= Margaret Vinci Heldt =

Margaret Vinci Heldt (February 11, 1918 - June 10, 2016) was an American hairstylist, best known as the creator of the beehive hairstyle.

==Life==
She was born Margaret Vinci on February 11, 1918 and grew up in Chicago, Illinois. She attended Calhoun Elementary School, Our Lady of Sorrows and Lucy Flowers High Schools and Columbia Beauty School where she became a licensed cosmetologist in 1937. She rose quickly in her profession, winning countless awards and accolades including the National Hairdresser of the Year Competition in 1954. She was an early female entrepreneur, founding and managing a prestigious hair salon, Margaret Vinci Coiffures, on Michigan Avenue for over two decades in the fifties and sixties. Margaret was a highly sought after instructor and mentor to others in her profession, and contributed to the success of entire generations of hairdressers in the Chicago area. She was a member of Hair America, the National Cosmetologists Association, and Cosmetologists Chicago for 78 years. She was inducted into the National Cosmetologists Hall of Renown in 2005, and in 2009 a perpetual scholarship was formed in her name to continue the tradition of helping to educate new young people in her field.

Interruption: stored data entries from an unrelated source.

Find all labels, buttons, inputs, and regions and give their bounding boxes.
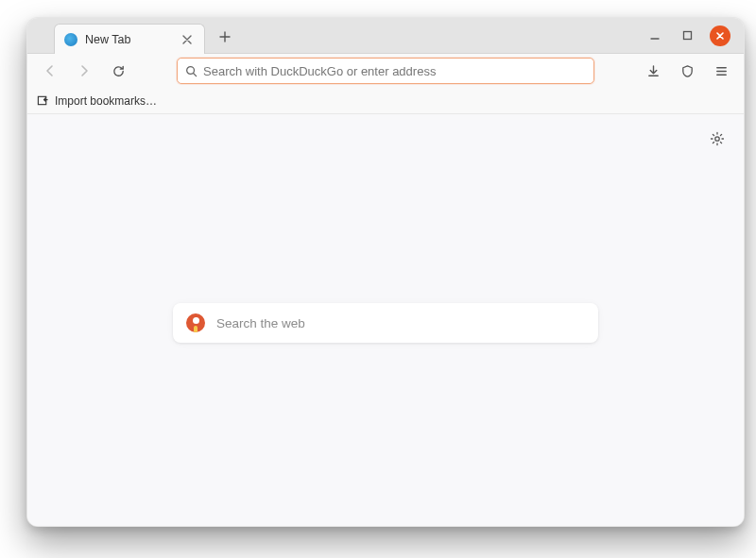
svg-point-3 [715, 137, 719, 141]
navigation-toolbar [27, 54, 744, 88]
close-window-button[interactable] [710, 25, 730, 46]
tab-strip: New Tab [27, 18, 645, 53]
search-icon [185, 65, 198, 77]
browser-window: New Tab [26, 17, 745, 527]
newtab-search-placeholder: Search the web [216, 316, 305, 330]
bookmarks-toolbar: Import bookmarks… [27, 88, 744, 114]
import-bookmarks-icon [37, 94, 49, 107]
newtab-search-box[interactable]: Search the web [173, 303, 598, 343]
downloads-button[interactable] [640, 58, 666, 84]
reload-button[interactable] [105, 58, 131, 84]
forward-button[interactable] [71, 58, 97, 84]
tab-active[interactable]: New Tab [54, 24, 205, 54]
duckduckgo-icon [186, 313, 205, 332]
url-input[interactable] [203, 64, 586, 78]
minimize-button[interactable] [645, 26, 664, 45]
firefox-favicon-icon [64, 33, 77, 46]
app-menu-button[interactable] [708, 58, 734, 84]
new-tab-button[interactable] [213, 25, 237, 49]
close-tab-button[interactable] [180, 32, 195, 47]
url-bar[interactable] [177, 58, 594, 84]
newtab-settings-button[interactable] [706, 127, 729, 150]
svg-rect-0 [683, 32, 691, 40]
tab-title: New Tab [85, 33, 172, 46]
back-button[interactable] [37, 58, 63, 84]
window-controls [645, 18, 744, 53]
new-tab-page: Search the web [27, 114, 744, 526]
shield-icon[interactable] [674, 58, 700, 84]
titlebar: New Tab [27, 18, 744, 54]
import-bookmarks-button[interactable]: Import bookmarks… [55, 94, 157, 108]
maximize-button[interactable] [678, 26, 696, 45]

When she was training at Columbia College of Hairdressing, she had to make her own practice hair by attaching her mother's hair, after a quick haircut, to a dummy. She married and became Margaret Heldt in the 1940s. "Margaret Vinci Coiffures" opened in 1950 and Heldt won the National Coiffure Championship four years later.

The editor of the magazine Modern Beauty Shop in February 1960 encouraged Heldt, who was already a hairstyling champion and owned an upscale salon, to come up with "something really different" for the new decade, and she devised what became known as the beehive hairstyle based on a small black hat. The first example was on a model who was wearing a small bee decoration in her hair and Heldt says this is how it came to be known as a beehive. The original mannequin used to create the style along with the hat and bee stickpin are on display at the Chicago History Museum. She said that the ideal ratio of hair to face was two to one. She objected to later adaptions of her design by women like Amy Winehouse.